Souls were rising, from the earth far below, souls of the dead, of people who had perished, from famine, from war, from the plague, and they floated up, like sky divers in reverse, limbs all akimbo, wheeling and spinning.  And the souls of these departed joined hands, clasped ankles, and formed a web, a great net of souls, and the souls were three-atom oxygen molecules, of the stuff of ozone, and the outer rim absorbed them, and was repaired.
Nothing's lost forever.  In this world, there is a kind of painful progress.  Longing for what we've left behind, and dreaming ahead.
At least I think that's so.
Harper, it seems, has figured out a little something about reincarnation.  I suspect she also knows a little something about the First Law of Thermodynamics, which states that energy can neither be created nor destroyed. It only changes form.

 Considering Harper's speech also makes me think a bit about Kali, the goddess of eternal energy (and death) and about Ganesha, the god of transitions and remover of obstacles, and about how energy, a constant force shapes and changes us as we, in turn, seek to shape and change it.

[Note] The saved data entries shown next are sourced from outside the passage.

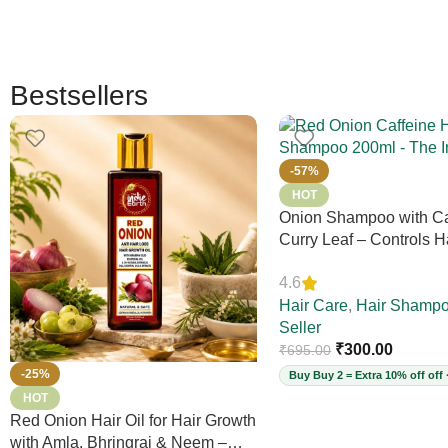
Bestsellers
-57%
HOT
Onion Shampoo with Ca
Curry Leaf – Controls Ha
Adds Volume & Shine, 
4.6
Thinning & Split Ends, 
Free, for Thick Hair, 2
Hair Care
,
Hair Shamp
Seller
₹
300.00
₹
695.00
-25%
Buy Buy 2 = Extra 10% off off 
HOT
Red Onion Hair Oil for Hair Growth
with Amla, Bhringraj & Neem –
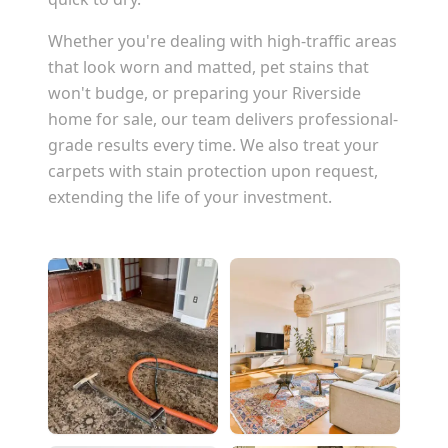
Whether you're dealing with high-traffic areas
that look worn and matted, pet stains that
won't budge, or preparing your
Riverside
home for sale, our team delivers professional-
grade results every time. We also treat your
carpets with stain protection upon request,
extending the life of your investment.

In yoga, we learn to breath and to be one with the moment, with what is.  We embrace stillness, but our existence is not static.  The practice itself is transformative; as breath moves through us, it changes our bodies and minds; it changes our way of being here. As we move through our asana practice, we flow through the transitions, the space between each posture, as much as we move into the posture.  Transition compels mindfulness, as does stillness.  Being present in the moment can mean being present in a moment of change.

06 October 2009

The Universal Translator

I am the poet of the Body and I am the poet of
      the Soul,

The pleasures of heaven are with me and 
     the pains of hell are with me,
The first I graft and increase upon myself,
  the latter I translate into a new tongue.
Walt Whitman, "Song of Myself"


In those vintage old Star Trek episodes, the crew of the Enterprise can communicate with folks from other galaxies by using the Universal Translator, which conveniently translates the languages spoken on distant planets into English.  Apparently, no one in the TV audience on Earth in the 1960s spoke Klingon, Romulan or Vulcan, though I understand many folks do today. Still, the Universal Translator served its purpose well back then, rendering the speech of those distant races intelligible to a generation of American Trekkies.

When I read the above passage from Whitman, I can't help but think of him as a different sort of Universal Translator, a very literal sort -- he literally (and literarily) Translates the Universe into his poems, a new tongue.

What I, like many readers, find so compelling about Whitman's poetry is the way he takes it all in -- it seems everyone and everything are included in his work. He addresses all of us collectively and at the same moment speaks to each individually.  Indeed, he tells us in the first few lines of "Song of Myself" For every atom belonging to me as good belongs to you.  Now that's what I call aparigraha!

I wonder what would happen if we stepped into a transporter beam together?